# Task description
Begin at the line containing "nagrodą ważnej imprezy. I to nie..." in the records below, end at the line containing "cura del malato terminale.", and retype each line in that span exactly. No other line and no image should appear.

# Material for the task

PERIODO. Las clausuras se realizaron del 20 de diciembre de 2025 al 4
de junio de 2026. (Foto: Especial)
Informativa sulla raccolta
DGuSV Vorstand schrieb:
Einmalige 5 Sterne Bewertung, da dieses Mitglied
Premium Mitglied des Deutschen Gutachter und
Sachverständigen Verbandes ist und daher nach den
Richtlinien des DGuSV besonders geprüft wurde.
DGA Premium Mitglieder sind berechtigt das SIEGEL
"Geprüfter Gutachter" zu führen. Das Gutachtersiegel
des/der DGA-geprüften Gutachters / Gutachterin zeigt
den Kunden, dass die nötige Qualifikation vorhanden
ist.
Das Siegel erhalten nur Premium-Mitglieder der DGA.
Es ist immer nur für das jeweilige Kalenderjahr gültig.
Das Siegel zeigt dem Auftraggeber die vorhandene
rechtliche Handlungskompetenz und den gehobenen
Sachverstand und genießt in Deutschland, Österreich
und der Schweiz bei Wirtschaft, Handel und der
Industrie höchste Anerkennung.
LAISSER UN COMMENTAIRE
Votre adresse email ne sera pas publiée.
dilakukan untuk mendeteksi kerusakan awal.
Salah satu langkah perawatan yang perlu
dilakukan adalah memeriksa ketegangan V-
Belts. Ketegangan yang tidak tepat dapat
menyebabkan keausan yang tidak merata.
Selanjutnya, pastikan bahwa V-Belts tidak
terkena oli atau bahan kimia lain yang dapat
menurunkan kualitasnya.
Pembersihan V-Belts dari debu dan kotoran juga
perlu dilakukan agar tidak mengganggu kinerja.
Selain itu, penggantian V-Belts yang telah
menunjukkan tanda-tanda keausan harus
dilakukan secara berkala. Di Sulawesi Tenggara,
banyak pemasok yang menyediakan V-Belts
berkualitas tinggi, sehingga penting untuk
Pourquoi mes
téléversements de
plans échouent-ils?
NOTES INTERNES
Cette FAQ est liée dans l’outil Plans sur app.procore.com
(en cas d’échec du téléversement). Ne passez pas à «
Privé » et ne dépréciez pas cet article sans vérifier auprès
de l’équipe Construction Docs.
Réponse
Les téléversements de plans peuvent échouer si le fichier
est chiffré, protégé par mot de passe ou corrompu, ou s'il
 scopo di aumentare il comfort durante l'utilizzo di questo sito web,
...
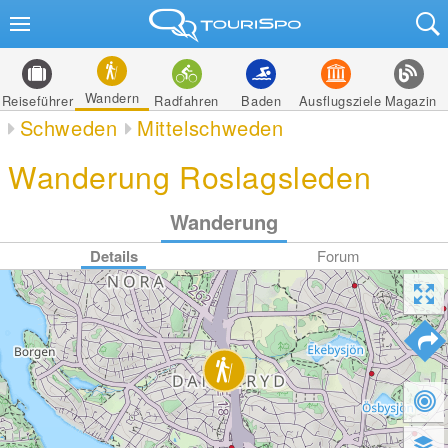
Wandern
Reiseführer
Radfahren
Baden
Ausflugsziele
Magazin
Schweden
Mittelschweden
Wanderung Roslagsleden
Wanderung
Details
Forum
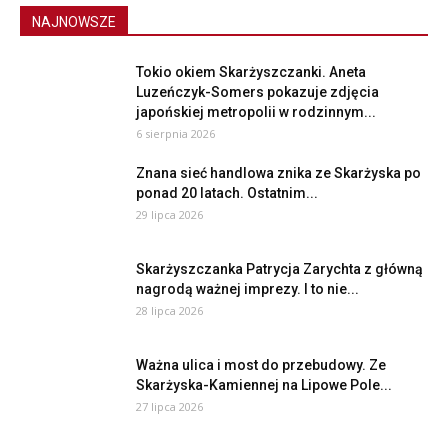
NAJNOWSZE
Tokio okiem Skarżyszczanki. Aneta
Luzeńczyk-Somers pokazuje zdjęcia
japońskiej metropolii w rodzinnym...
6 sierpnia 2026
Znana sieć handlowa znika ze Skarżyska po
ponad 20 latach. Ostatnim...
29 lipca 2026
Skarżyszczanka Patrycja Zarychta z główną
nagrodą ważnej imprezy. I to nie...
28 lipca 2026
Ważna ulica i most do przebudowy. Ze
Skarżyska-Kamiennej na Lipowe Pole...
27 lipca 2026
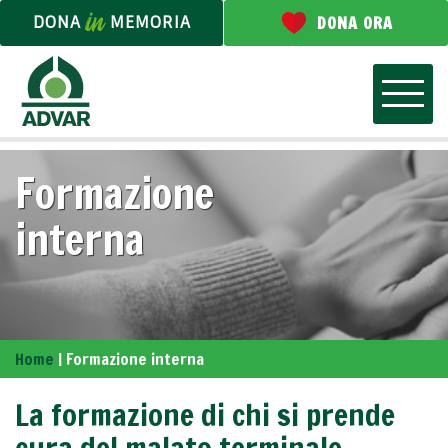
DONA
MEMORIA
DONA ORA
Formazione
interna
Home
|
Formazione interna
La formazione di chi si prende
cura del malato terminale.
* * *
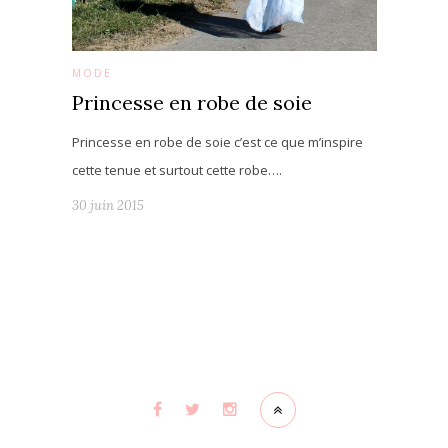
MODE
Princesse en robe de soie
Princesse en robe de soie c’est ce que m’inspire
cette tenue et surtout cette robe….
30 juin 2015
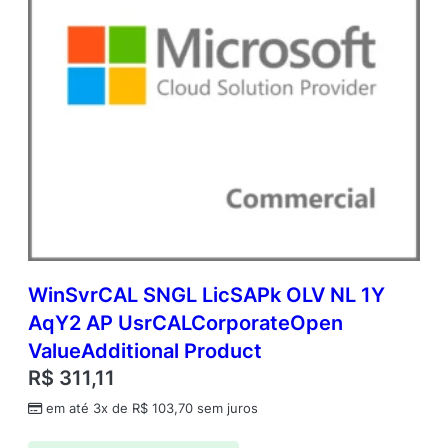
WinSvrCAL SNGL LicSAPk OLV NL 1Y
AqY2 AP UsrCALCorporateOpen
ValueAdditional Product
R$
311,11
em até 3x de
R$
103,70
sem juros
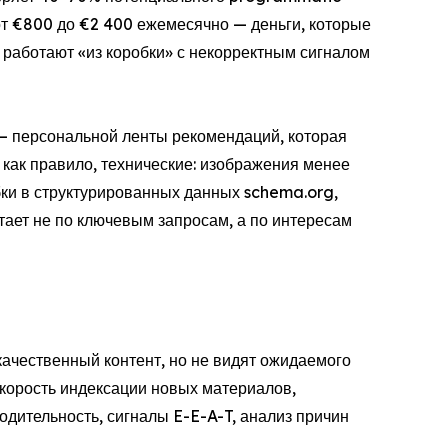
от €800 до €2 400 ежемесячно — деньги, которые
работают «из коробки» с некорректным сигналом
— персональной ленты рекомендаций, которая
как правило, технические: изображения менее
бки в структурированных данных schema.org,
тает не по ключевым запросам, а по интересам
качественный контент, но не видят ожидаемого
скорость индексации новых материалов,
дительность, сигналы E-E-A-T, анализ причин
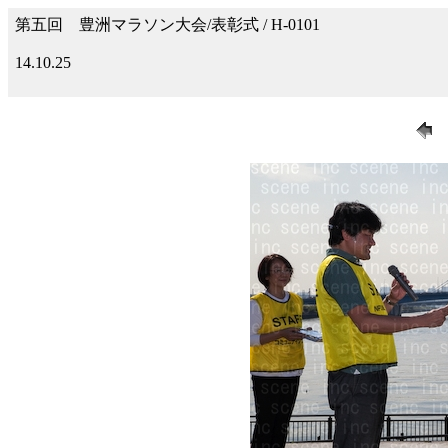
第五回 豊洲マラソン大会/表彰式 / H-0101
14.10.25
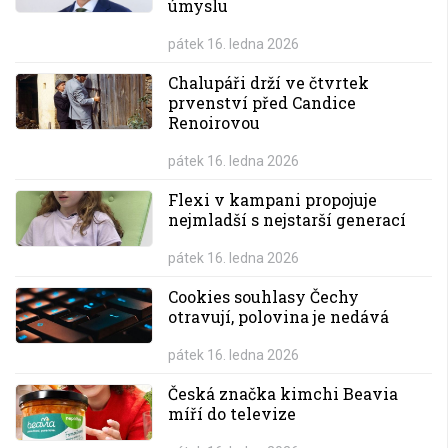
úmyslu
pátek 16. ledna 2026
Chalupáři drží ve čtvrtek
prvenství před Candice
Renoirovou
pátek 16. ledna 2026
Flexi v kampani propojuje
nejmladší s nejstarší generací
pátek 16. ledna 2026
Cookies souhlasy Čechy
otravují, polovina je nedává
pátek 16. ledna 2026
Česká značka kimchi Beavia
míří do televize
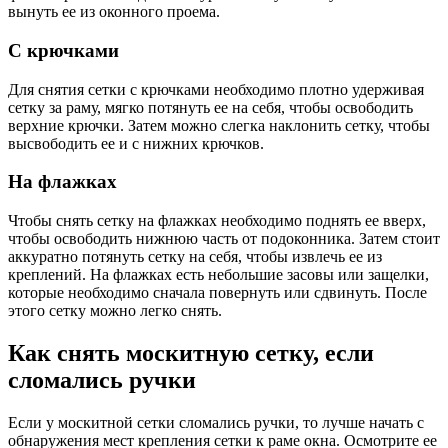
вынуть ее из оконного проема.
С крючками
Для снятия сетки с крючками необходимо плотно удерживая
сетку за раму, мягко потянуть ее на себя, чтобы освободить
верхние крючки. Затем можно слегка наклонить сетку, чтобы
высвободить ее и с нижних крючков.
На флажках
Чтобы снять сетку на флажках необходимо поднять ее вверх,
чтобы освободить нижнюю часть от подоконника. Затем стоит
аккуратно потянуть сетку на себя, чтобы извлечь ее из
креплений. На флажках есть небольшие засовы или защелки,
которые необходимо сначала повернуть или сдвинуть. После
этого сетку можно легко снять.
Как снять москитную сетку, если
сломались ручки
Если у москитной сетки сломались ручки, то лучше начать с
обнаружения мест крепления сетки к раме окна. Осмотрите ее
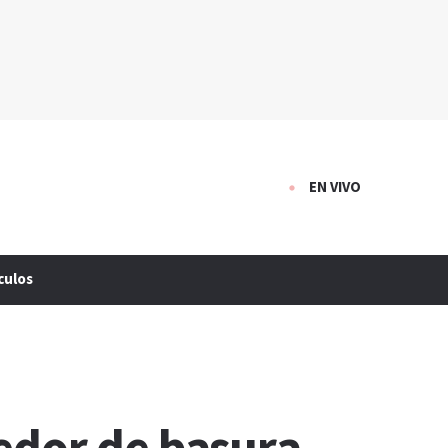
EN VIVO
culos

# Reply
nagrodą ważnej imprezy. I to nie...
28 lipca 2026
Ważna ulica i most do przebudowy. Ze
Skarżyska-Kamiennej na Lipowe Pole...
27 lipca 2026
DONA
MEMORIA
DONA ORA
Formazione
interna
Home
|
Formazione interna
La formazione di chi si prende
cura del malato terminale.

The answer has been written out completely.